Griesbach then reviewed a series of cases that involve the Yankton Sioux Tribe of South Dakota.
“Just as the Eighth Circuit concluded in ‘Gaffey’ and ‘Podhradsky’ that fee lands conveyed to non-Indians were no longer part of the Yankton Sioux Reservation, so also I conclude that the fee lands within the original boundaries of the Oneida Reservation that were sold to non-Indians, unless reacquired and placed into trust by the federal government, are no longer a part of that Reservation,” Griesbach wrote.
He went on to write the nation’s purchase of property on the open market does not increase the size of the reservation.
“In truth, the implications of the Nation’s argument are quite breathtaking,” Griesbach wrote. “If accepted, then not only are the nation and its members immune from the regulatory measures of the Village, but also those of a substantial portion of the City of Green Bay, Brown and Outagamie Counties, and the State of Wisconsin. To hold in its favor would mean that the Nation has primary jurisdiction over land largely populated by people who have no say in its governing body. Because the Oneida Reservation has been diminished, however, and does not include land held in fee, the nation’s argument fails.”
In his ruling, Griesbach stated just more than 14,000 acres on the reservation remain in trust, resulting in a diminishment of roughly 50,000 acres.
The Oneida Nation released a statement in regards to the diminishment.
“Unfortunately, Judge Griesbach also ruled that the Oneida Reservation has been diminished through the allotment of reservation land under the General Allotment Act, the issuance of fee patents and sale of land to non-Indians,” the statement said. “While we are pleased the court rejected Hobart’s claims regarding the creation and supposed disestablishment of the Reservation, we disagree with the court’s determination that the Reservation has been diminished and are reviewing all of our options.”

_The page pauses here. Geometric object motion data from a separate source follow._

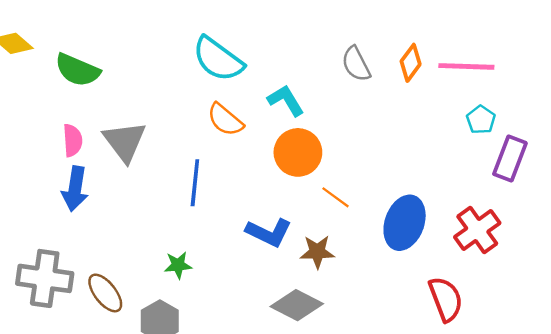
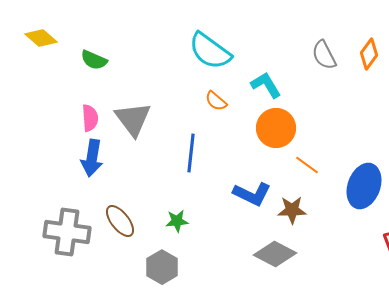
green semicircle: (77, 70) -> (94, 60), size x0.7
orange semicircle: (225, 120) -> (216, 101), size x0.7
brown ellipse: (105, 293) -> (120, 221), moved

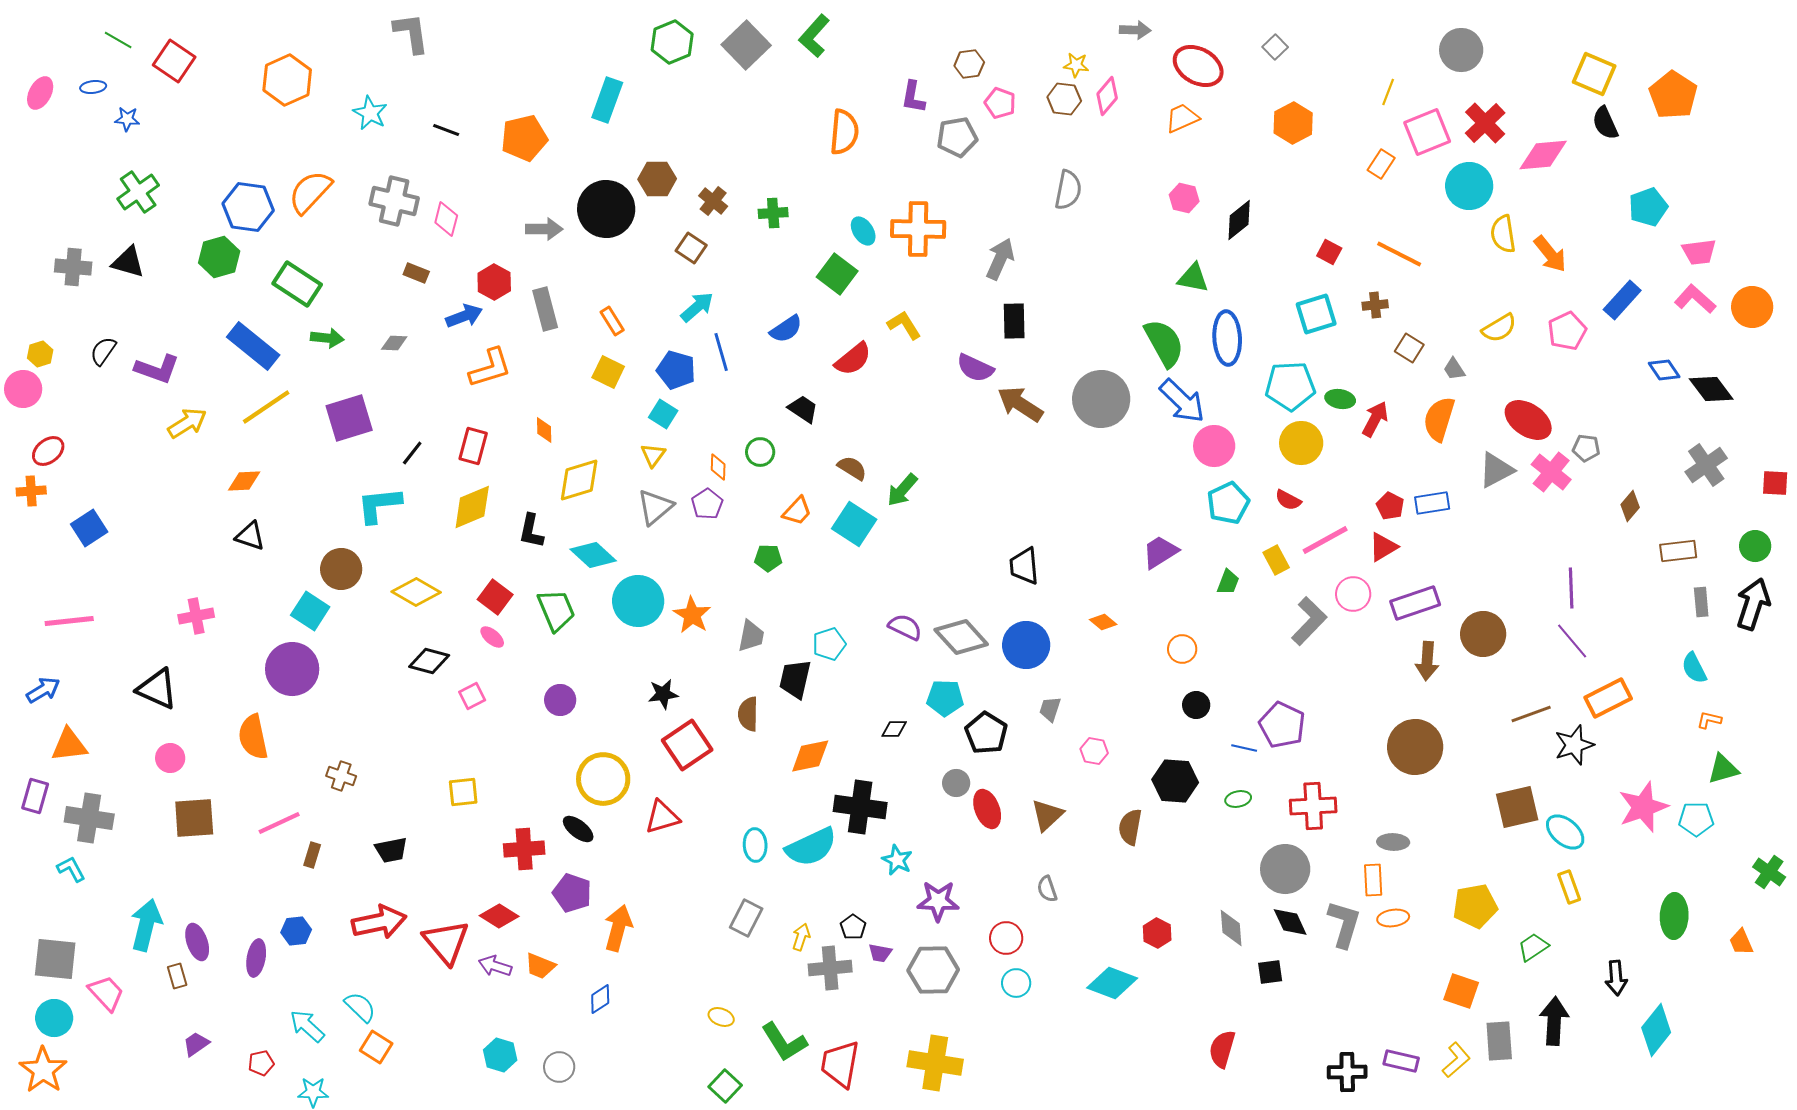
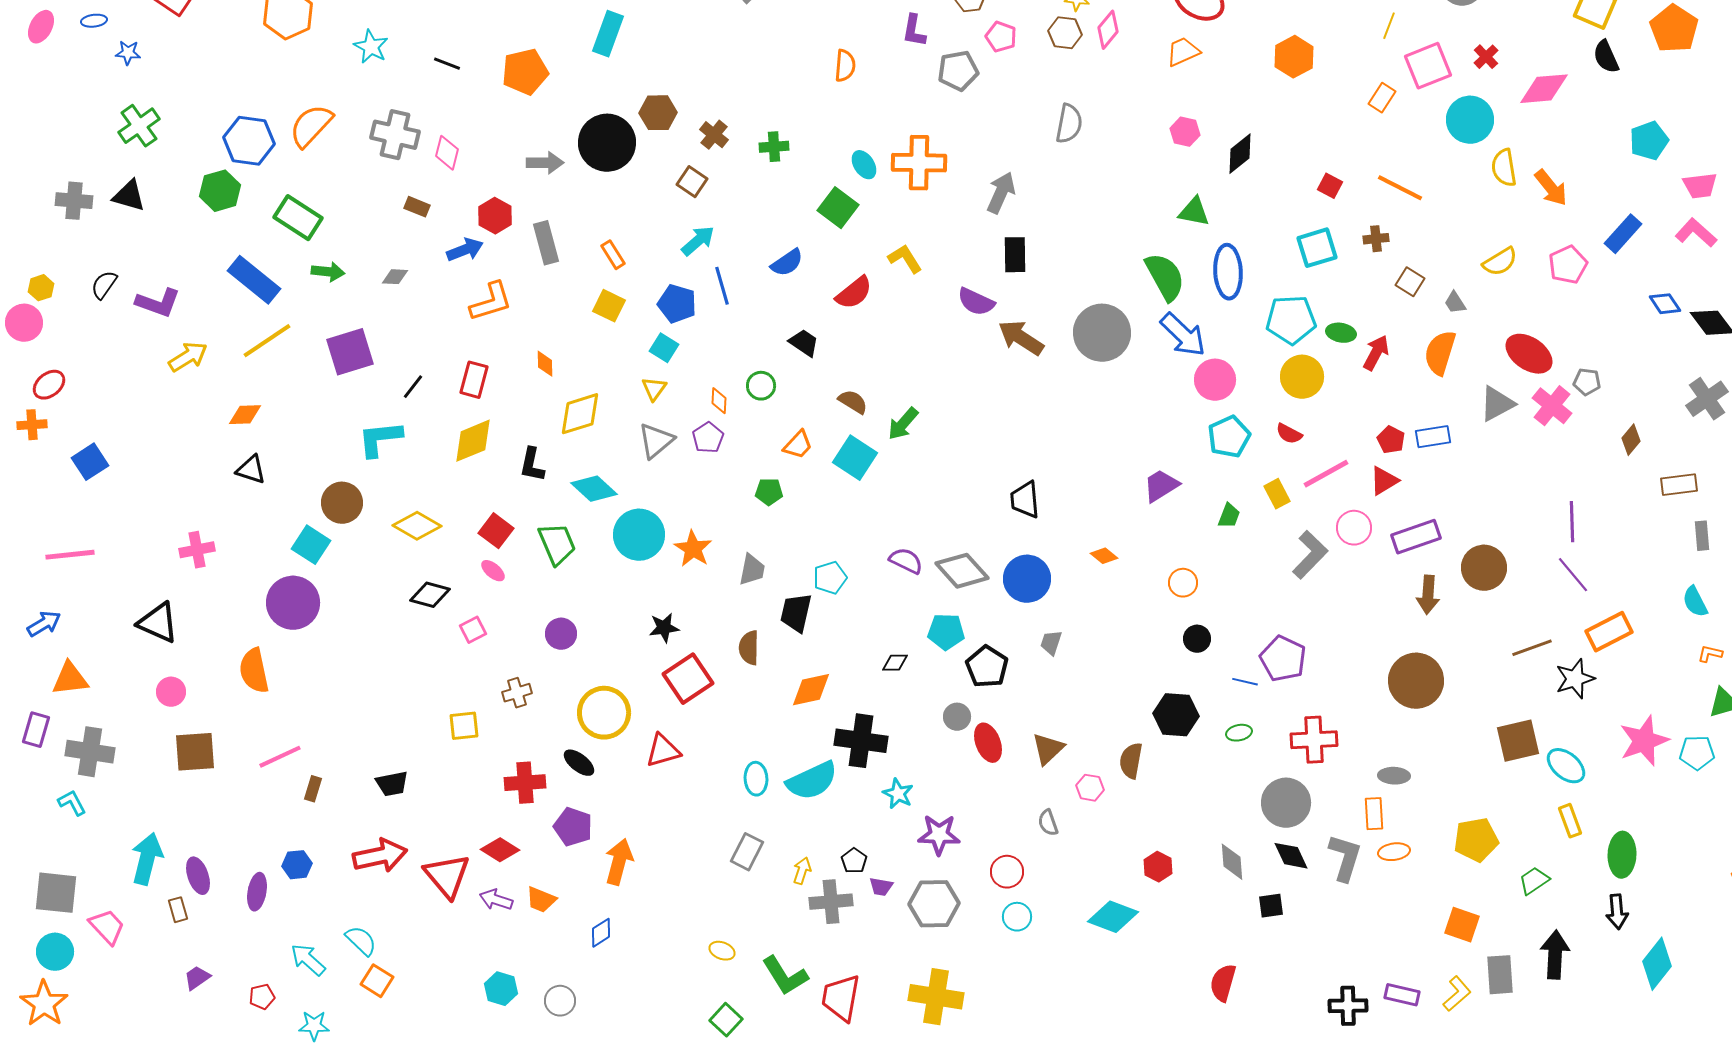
red cross: (1485, 123) -> (1486, 57), size x0.6
orange semicircle: (844, 132) -> (845, 66), size x0.7
pink hexagon: (1094, 751) -> (1090, 788), moved
brown cross: (341, 776) -> (517, 693), moved, turned -36
green ellipse: (1674, 916) -> (1622, 855), moved

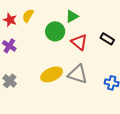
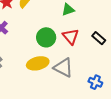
green circle: (55, 31) -> (46, 37), moved

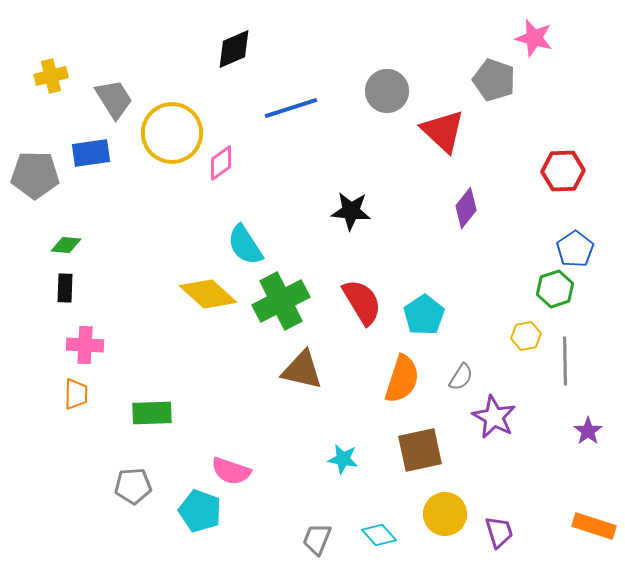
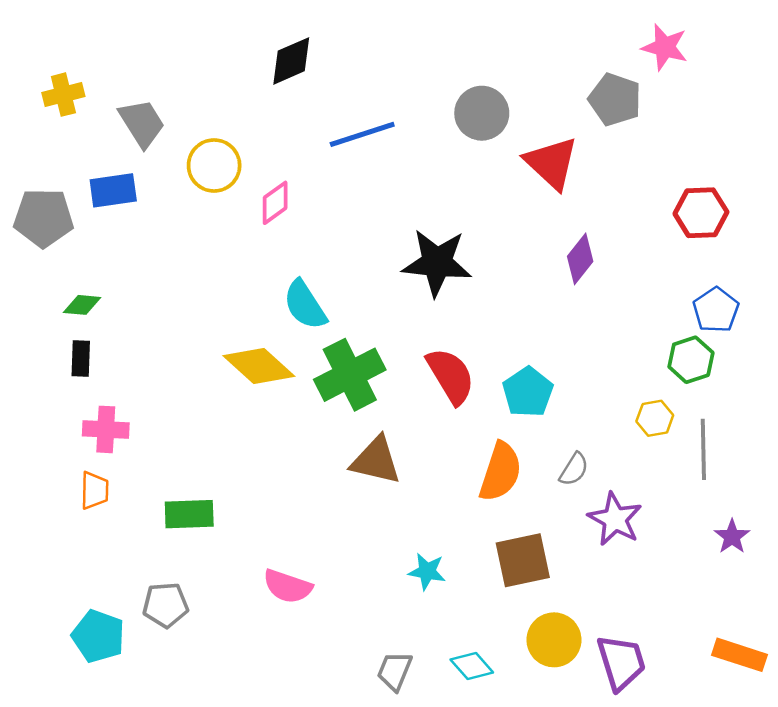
yellow circle: (172, 133) -> (214, 165), size x0.7
black star: (351, 211) -> (437, 263), size x1.4
cyan pentagon: (200, 511) -> (98, 636), moved
purple trapezoid: (499, 532) -> (621, 662), size x1.4

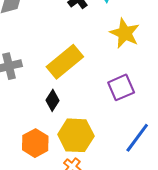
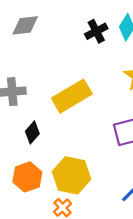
black diamond: (52, 100) -> (32, 132), moved

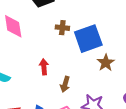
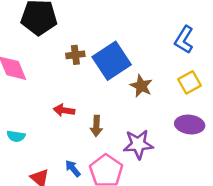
red arrow: (44, 67) -> (64, 110), turned -63

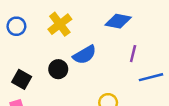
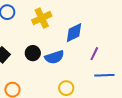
blue diamond: (118, 21) -> (74, 33), moved, turned -50
blue semicircle: (85, 55) -> (54, 57), moved

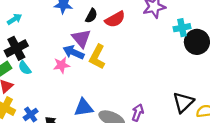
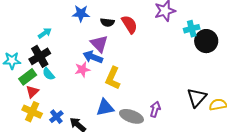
black semicircle: (91, 16) -> (107, 22), turned 72
cyan arrow: (14, 19) -> (45, 33), moved
red semicircle: (115, 19) -> (129, 24), turned -90
yellow L-shape: (97, 57) -> (113, 78), moved

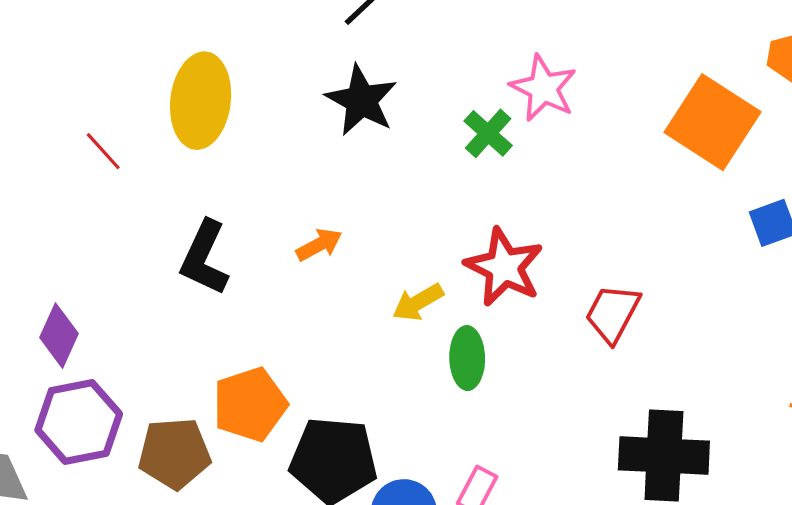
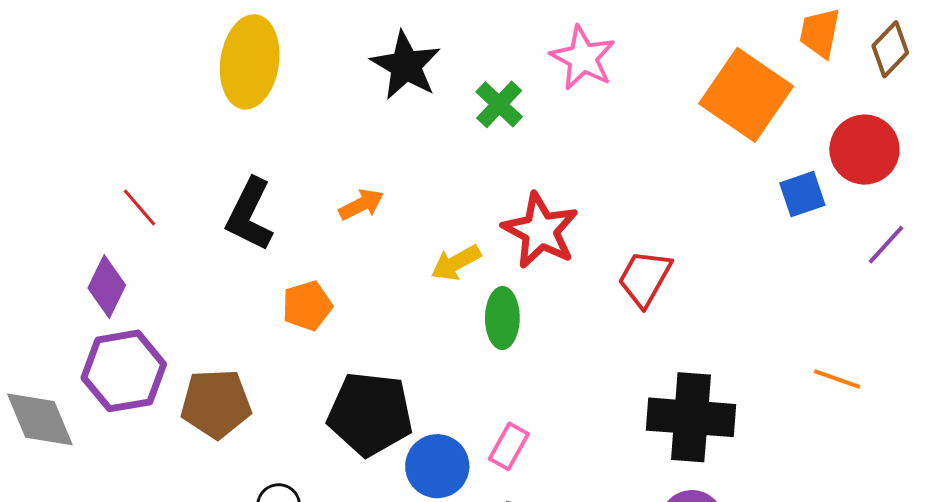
green cross: (488, 133) -> (499, 104), moved
red line: (103, 151) -> (140, 207), moved
orange pentagon: (250, 404) -> (307, 306), moved, size x0.7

In Hobart’s statement, the village said it looks forward to working with the nation in the future.
“Hobart’s defense in this case, as it was the defendant, was that the Village has the legal authority to enforce all of its ordinances in a fair and consistent manner,” the statement read. “The intent of the Ordinance is to encourage cooperation and collaboration with all residents involved in a large, public event to address public safety, road closures, emergency services, and other concerns. The Village’s intent was not and has never been to diminish or eliminate Apple Fest, which is an event we encourage everyone to attend. With this most recent legal battle resolved, we look forward to working with Oneida officials on future Apple Fest planning, to insure a safe and family-friendly event for all to attend, in the same manner that is accomplished for all other large public events conducted within the Village.”
Hobart’s statement also said all ordinances are now applicable to all land in the village.
“The Village stands firm in its belief, which has been now confirmed by the Federal courts, that all of its ordinances, not just the Special Events ordinance, have been and remain applicable to all lands within the Village, including those deemed to be held in fee by the Tribe,” the statement read.